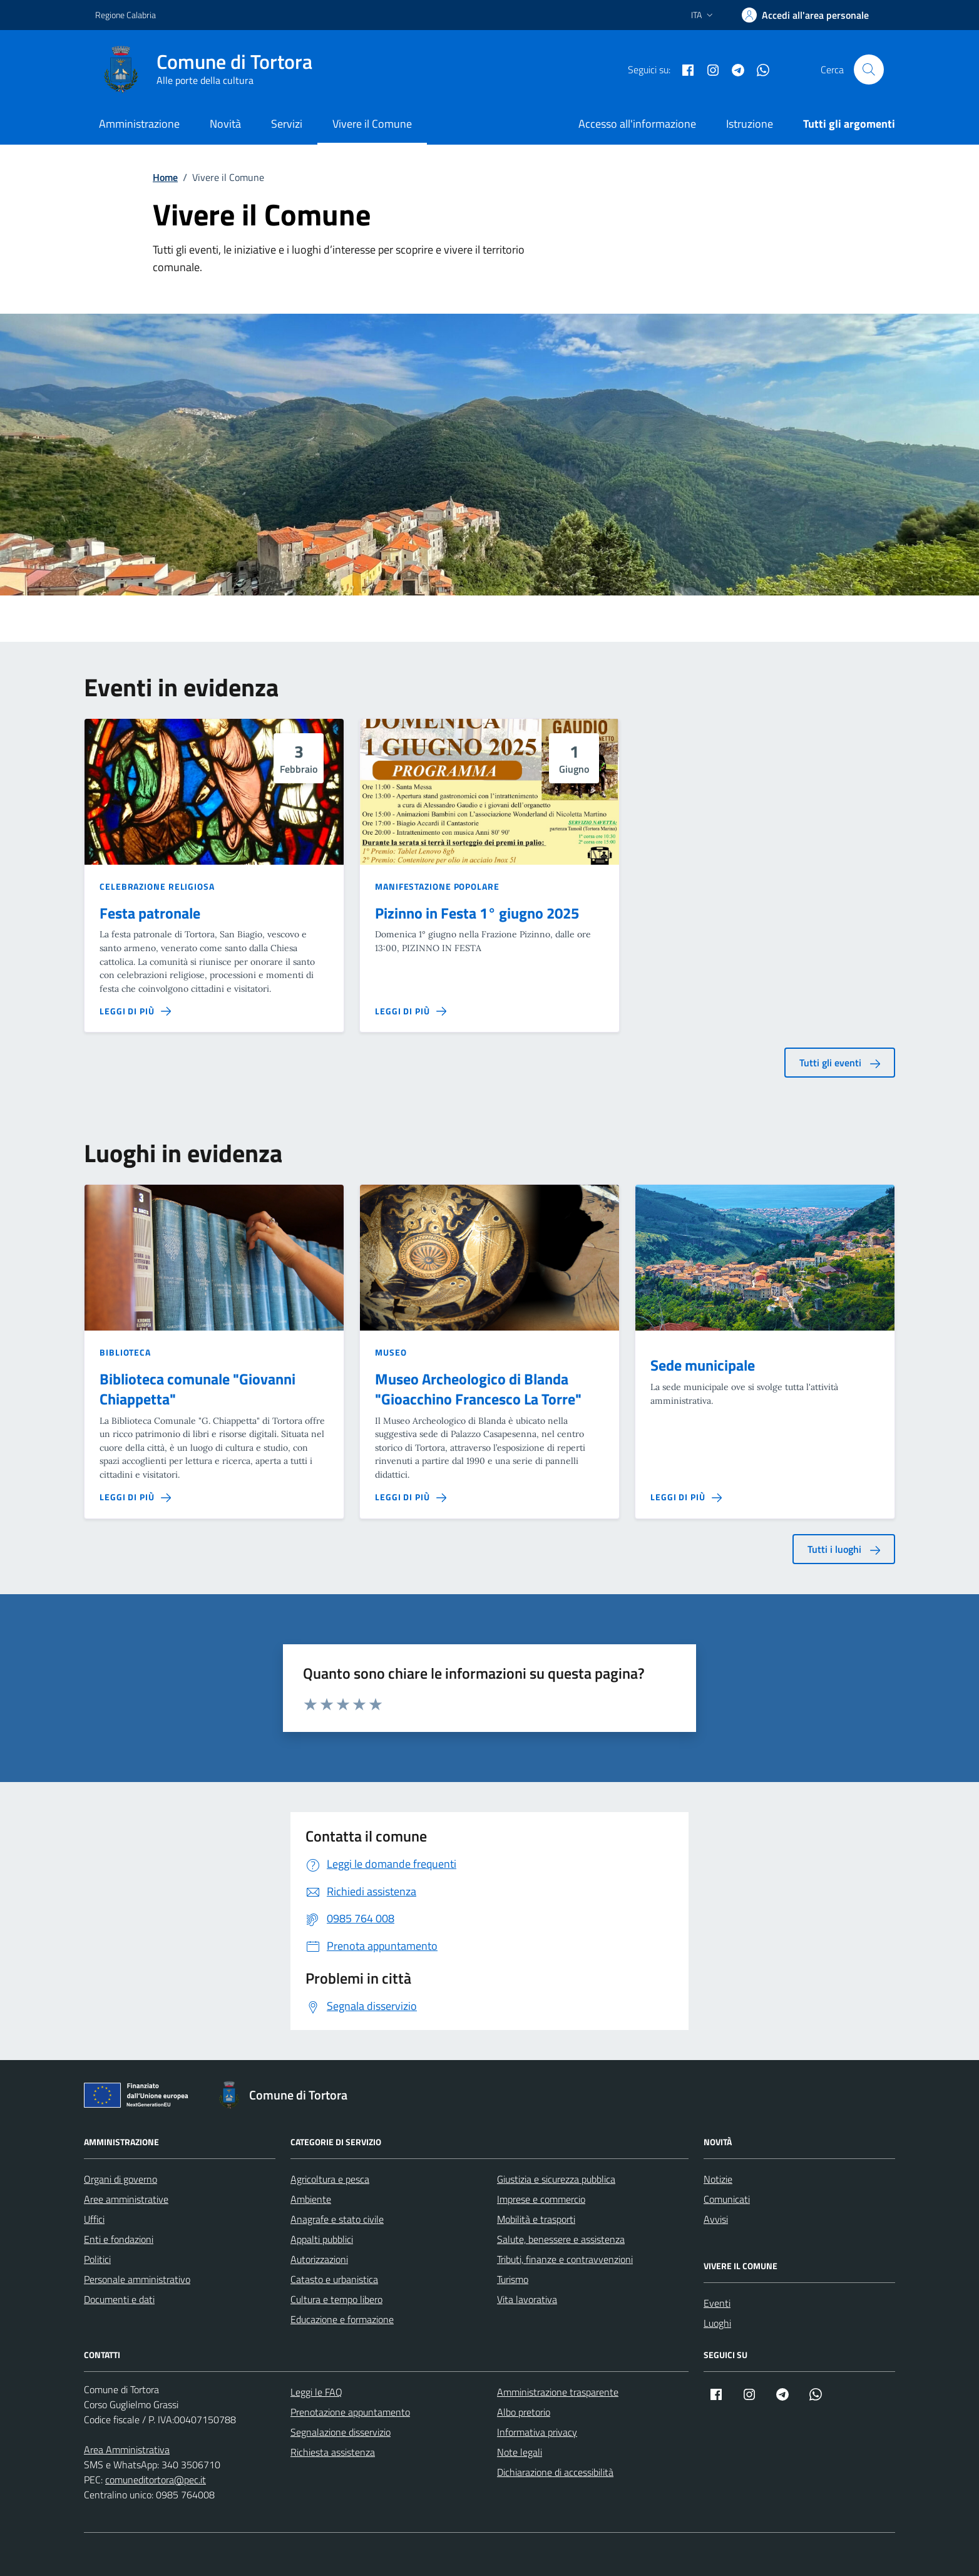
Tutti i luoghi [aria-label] (843, 1549)
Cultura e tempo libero (336, 2299)
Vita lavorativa (527, 2299)
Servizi (286, 123)
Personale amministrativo (137, 2279)
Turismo (512, 2279)
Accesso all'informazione (637, 123)
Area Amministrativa (127, 2449)
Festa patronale (150, 914)
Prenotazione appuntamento (350, 2411)
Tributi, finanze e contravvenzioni (565, 2259)
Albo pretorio (523, 2411)
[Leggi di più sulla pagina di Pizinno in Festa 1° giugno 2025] (410, 1011)
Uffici (94, 2219)
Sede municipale (702, 1366)
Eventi (717, 2303)
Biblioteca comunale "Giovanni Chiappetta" (197, 1389)
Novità (225, 123)
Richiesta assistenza (332, 2452)
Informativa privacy (537, 2431)
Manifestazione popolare (437, 886)
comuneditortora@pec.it (155, 2479)
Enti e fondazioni (118, 2239)
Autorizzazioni (319, 2259)
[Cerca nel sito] (869, 69)
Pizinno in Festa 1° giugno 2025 (477, 914)
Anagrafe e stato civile (337, 2219)
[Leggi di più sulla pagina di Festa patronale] (135, 1011)
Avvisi (716, 2219)
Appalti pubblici (321, 2239)
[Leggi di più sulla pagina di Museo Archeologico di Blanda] (410, 1497)
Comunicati (727, 2199)
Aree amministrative (126, 2199)
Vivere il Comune (372, 123)
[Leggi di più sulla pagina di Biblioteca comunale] (135, 1497)
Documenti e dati (119, 2299)
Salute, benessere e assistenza (561, 2239)
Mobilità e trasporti (536, 2219)
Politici (97, 2259)
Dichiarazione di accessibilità (555, 2472)
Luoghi (717, 2323)
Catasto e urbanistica (334, 2279)
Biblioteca (125, 1352)
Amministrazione (139, 123)
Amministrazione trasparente (557, 2391)
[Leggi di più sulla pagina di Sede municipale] (686, 1497)
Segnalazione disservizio (340, 2431)
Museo (391, 1352)
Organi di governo (120, 2179)
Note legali (519, 2452)
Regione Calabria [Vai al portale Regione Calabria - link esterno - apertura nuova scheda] (125, 14)
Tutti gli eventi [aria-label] (839, 1062)
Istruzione (749, 123)
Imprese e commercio (541, 2199)
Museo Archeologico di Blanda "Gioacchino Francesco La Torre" (478, 1389)
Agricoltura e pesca (329, 2179)
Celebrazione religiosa (157, 886)
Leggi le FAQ (316, 2391)
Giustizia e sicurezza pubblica (556, 2179)
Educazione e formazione (342, 2319)
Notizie (718, 2179)
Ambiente (310, 2199)
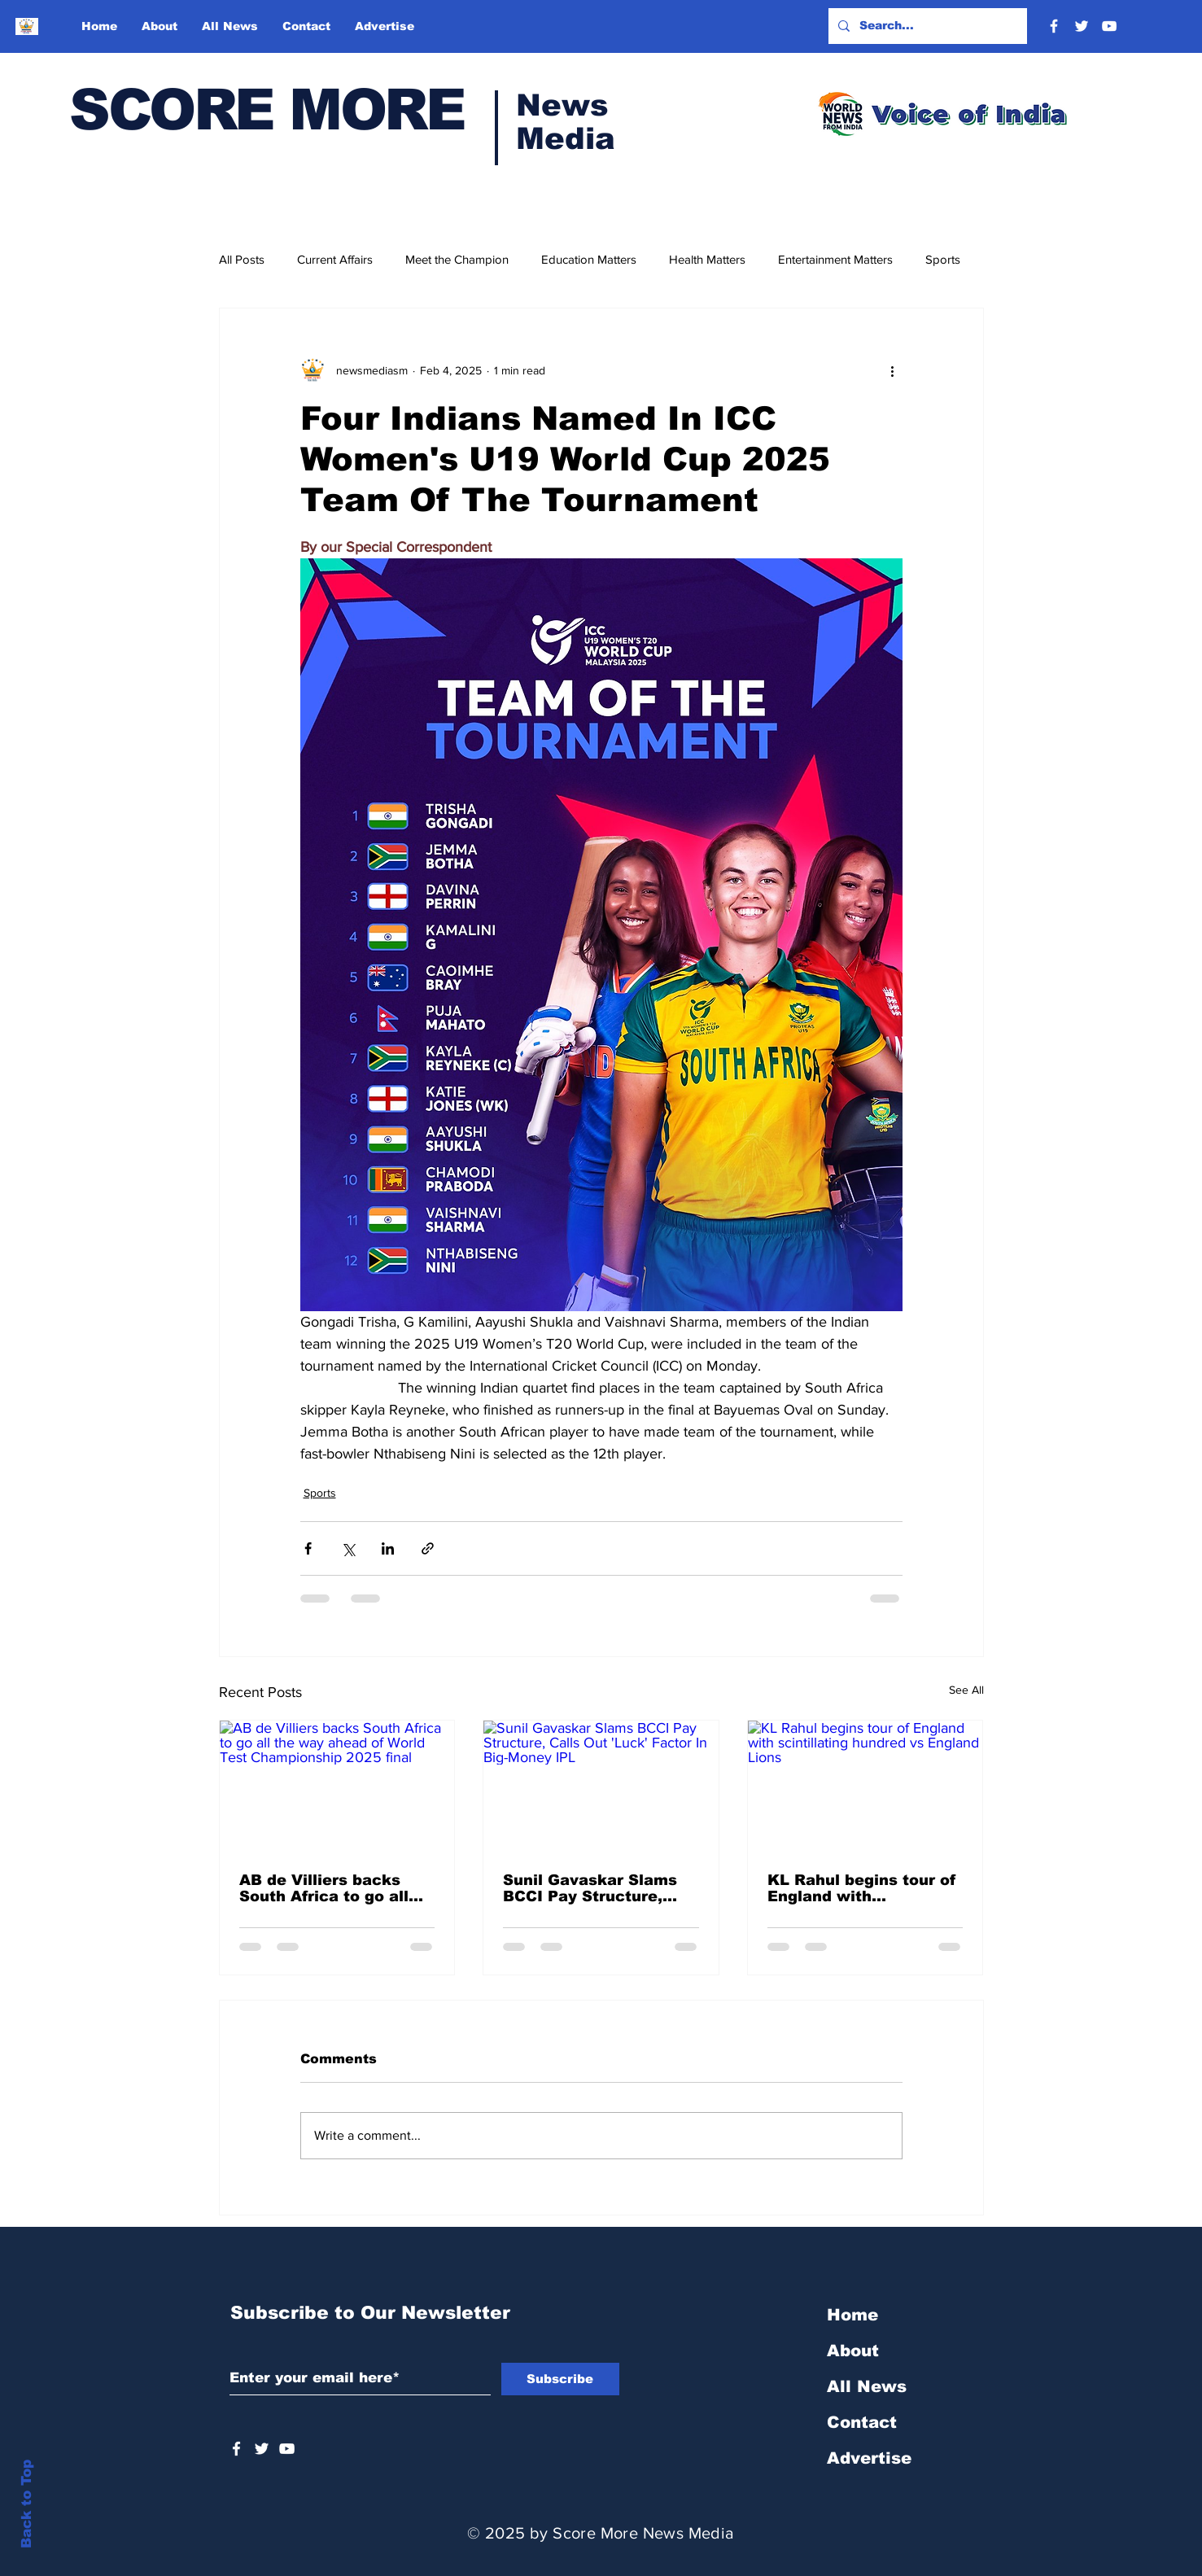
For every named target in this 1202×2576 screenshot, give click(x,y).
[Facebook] (1054, 26)
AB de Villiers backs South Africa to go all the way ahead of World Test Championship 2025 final (334, 1888)
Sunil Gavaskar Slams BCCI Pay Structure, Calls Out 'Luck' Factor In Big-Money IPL (594, 1888)
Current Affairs (335, 259)
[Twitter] (1082, 26)
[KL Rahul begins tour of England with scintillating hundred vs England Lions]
★ ★ ★ ★ ★
[Exercise aim]: Each line from the first line of the material above through the line containing "Uffici (94, 2219)" is to be reproduced exactly, with both ends kept and pictures left out.

[Problem solution]:
Tutti i luoghi [aria-label] (843, 1549)
Cultura e tempo libero (336, 2299)
Vita lavorativa (527, 2299)
Servizi (286, 123)
Personale amministrativo (137, 2279)
Turismo (512, 2279)
Accesso all'informazione (637, 123)
Area Amministrativa (127, 2449)
Festa patronale (150, 914)
Prenotazione appuntamento (350, 2411)
Tributi, finanze e contravvenzioni (565, 2259)
Albo pretorio (523, 2411)
[Leggi di più sulla pagina di Pizinno in Festa 1° giugno 2025] (410, 1011)
Uffici (94, 2219)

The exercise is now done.